TASK DIRECTIONS:
The expected reply is all of the data, returned exactly.

PROVIDED RECORDS:
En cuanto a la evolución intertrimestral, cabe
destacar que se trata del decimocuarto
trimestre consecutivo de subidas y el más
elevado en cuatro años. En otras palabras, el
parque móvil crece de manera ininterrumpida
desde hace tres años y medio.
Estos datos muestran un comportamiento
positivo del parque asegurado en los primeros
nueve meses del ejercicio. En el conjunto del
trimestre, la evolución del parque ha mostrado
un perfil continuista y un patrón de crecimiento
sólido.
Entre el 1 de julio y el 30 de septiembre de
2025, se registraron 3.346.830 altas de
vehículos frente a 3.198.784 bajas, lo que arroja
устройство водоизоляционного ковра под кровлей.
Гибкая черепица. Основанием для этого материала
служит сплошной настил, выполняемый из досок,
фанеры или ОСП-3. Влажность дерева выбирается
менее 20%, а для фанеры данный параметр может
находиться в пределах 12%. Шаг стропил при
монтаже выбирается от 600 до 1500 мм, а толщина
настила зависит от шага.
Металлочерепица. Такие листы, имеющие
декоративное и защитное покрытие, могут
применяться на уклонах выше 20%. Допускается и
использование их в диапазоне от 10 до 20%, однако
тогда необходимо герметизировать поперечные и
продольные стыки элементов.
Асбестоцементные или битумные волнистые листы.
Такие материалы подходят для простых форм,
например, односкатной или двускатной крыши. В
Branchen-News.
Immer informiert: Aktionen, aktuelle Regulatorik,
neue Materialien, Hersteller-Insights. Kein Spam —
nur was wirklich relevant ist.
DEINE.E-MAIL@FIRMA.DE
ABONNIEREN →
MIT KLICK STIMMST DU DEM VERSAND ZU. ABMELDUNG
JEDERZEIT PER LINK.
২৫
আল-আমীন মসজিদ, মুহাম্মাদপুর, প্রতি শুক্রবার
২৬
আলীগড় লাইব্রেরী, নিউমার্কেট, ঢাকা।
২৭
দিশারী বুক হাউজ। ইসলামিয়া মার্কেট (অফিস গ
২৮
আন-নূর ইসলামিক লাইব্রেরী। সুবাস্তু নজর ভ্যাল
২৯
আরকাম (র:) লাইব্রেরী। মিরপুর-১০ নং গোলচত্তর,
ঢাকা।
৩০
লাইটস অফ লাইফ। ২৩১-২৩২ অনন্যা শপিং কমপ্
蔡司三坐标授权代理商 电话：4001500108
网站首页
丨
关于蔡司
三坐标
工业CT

RESPONSE TO THE TASK:
En cuanto a la evolución intertrimestral, cabe
destacar que se trata del decimocuarto
trimestre consecutivo de subidas y el más
elevado en cuatro años. En otras palabras, el
parque móvil crece de manera ininterrumpida
desde hace tres años y medio.
Estos datos muestran un comportamiento
positivo del parque asegurado en los primeros
nueve meses del ejercicio. En el conjunto del
trimestre, la evolución del parque ha mostrado
un perfil continuista y un patrón de crecimiento
sólido.
Entre el 1 de julio y el 30 de septiembre de
2025, se registraron 3.346.830 altas de
vehículos frente a 3.198.784 bajas, lo que arroja
устройство водоизоляционного ковра под кровлей.
Гибкая черепица. Основанием для этого материала
служит сплошной настил, выполняемый из досок,
фанеры или ОСП-3. Влажность дерева выбирается
менее 20%, а для фанеры данный параметр может
находиться в пределах 12%. Шаг стропил при
монтаже выбирается от 600 до 1500 мм, а толщина
настила зависит от шага.
Металлочерепица. Такие листы, имеющие
декоративное и защитное покрытие, могут
применяться на уклонах выше 20%. Допускается и
использование их в диапазоне от 10 до 20%, однако
тогда необходимо герметизировать поперечные и
продольные стыки элементов.
Асбестоцементные или битумные волнистые листы.
Такие материалы подходят для простых форм,
например, односкатной или двускатной крыши. В
Branchen-News.
Immer informiert: Aktionen, aktuelle Regulatorik,
neue Materialien, Hersteller-Insights. Kein Spam —
nur was wirklich relevant ist.
DEINE.E-MAIL@FIRMA.DE
ABONNIEREN →
MIT KLICK STIMMST DU DEM VERSAND ZU. ABMELDUNG
JEDERZEIT PER LINK.
২৫
আল-আমীন মসজিদ, মুহাম্মাদপুর, প্রতি শুক্রবার
২৬
আলীগড় লাইব্রেরী, নিউমার্কেট, ঢাকা।
২৭
দিশারী বুক হাউজ। ইসলামিয়া মার্কেট (অফিস গ
২৮
আন-নূর ইসলামিক লাইব্রেরী। সুবাস্তু নজর ভ্যাল
২৯
আরকাম (র:) লাইব্রেরী। মিরপুর-১০ নং গোলচত্তর,
ঢাকা।
৩০
লাইটস অফ লাইফ। ২৩১-২৩২ অনন্যা শপিং কমপ্
蔡司三坐标授权代理商 电话：4001500108
网站首页
丨
关于蔡司
三坐标
工业CT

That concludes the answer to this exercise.